Гражданка Тейч пустилась вверх по лестнице с юной прытью, свидетельствовавшей о том, что ей некуда было девать свою неукротимую энергию.

Между тем Шарль наблюдал за приготовлениями к завтраку, одному из самых аппетитных, какие ему когда-либо подавали.

Скрип открывающейся двери оторвал его от этого занятия.

На пороге показался тот, о ком упоминала гражданка

Тейч.

Это был черноглазый подросток лет пятнадцати, с темными вьющимися волосами, ниспадавшими на плечи; его костюм отличался изяществом, а белье ослепляло своей белизной. Несмотря на усилия, приложенные для того, чтобы скрыть его происхождение, все в нем выдавало аристократа.

Он приблизился к Шарлю с улыбкой и протянул ему руку.

— Наша добрая хозяйка уверяет меня, гражданин, — промолвил он, — что мне выпало счастье провести в вашем обществе несколько дней.
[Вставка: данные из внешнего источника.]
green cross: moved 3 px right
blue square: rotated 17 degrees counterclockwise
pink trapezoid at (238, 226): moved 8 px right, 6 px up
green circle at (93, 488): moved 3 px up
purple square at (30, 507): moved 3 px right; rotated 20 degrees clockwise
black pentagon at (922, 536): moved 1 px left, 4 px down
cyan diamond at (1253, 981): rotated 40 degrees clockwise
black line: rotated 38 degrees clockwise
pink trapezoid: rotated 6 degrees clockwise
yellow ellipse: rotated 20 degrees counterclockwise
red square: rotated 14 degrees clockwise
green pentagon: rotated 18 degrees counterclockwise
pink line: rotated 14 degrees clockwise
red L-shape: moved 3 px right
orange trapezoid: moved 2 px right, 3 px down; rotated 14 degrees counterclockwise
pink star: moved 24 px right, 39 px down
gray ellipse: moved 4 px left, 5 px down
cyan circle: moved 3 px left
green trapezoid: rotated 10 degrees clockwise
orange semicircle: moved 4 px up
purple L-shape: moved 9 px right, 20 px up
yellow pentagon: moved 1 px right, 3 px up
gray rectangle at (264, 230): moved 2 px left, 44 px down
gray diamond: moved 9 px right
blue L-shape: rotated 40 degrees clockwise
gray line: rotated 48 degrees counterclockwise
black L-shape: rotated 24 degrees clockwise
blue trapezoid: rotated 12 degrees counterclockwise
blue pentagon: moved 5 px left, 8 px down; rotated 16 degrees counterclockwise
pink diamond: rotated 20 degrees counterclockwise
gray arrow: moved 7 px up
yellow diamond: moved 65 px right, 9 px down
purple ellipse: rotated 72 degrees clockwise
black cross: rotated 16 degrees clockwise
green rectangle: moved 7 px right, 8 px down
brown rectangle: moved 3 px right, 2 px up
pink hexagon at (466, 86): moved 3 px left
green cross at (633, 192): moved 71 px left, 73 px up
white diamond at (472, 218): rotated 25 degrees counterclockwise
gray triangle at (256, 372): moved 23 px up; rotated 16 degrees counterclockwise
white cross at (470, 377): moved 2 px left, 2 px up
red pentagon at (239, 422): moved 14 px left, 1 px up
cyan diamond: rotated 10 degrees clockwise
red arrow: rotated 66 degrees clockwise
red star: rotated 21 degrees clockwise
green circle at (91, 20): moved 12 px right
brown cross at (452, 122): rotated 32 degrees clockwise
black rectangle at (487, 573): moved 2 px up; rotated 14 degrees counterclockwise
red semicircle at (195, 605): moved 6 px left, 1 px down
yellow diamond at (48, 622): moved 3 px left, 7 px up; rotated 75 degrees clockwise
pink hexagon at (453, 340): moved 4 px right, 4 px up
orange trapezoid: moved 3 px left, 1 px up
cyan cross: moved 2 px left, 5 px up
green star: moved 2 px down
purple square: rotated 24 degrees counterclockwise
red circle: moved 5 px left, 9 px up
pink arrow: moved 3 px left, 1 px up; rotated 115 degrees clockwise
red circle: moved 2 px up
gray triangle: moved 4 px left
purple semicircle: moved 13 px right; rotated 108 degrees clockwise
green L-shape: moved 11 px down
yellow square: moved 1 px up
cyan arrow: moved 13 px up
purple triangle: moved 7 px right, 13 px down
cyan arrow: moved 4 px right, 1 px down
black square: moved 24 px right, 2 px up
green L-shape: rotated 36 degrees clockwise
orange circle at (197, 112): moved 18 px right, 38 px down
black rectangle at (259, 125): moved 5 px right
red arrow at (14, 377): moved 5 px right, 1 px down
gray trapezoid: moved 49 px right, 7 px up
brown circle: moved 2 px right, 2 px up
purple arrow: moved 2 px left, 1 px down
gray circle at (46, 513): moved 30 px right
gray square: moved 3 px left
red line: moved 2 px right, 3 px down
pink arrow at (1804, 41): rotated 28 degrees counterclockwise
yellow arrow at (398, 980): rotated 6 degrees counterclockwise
Также она сказала, что вы пообещали ей немножко любить меня; мне было очень приятно это слышать, ибо я чувствую, что буду любить вас очень сильно.

— Я тоже! — воскликнул Шарль. — Всей душой!

— Браво! Браво! — вскричала г-жа Тейч, входя на кухню, — теперь, когда вы обменялись приветствиями, словно господа, что довольно опасно по нынешним временам, обнимитесь, как два товарища.

— Охотно, — сказал Эжен.

вернуться

Note1

Редкая раковина на земле (лат.)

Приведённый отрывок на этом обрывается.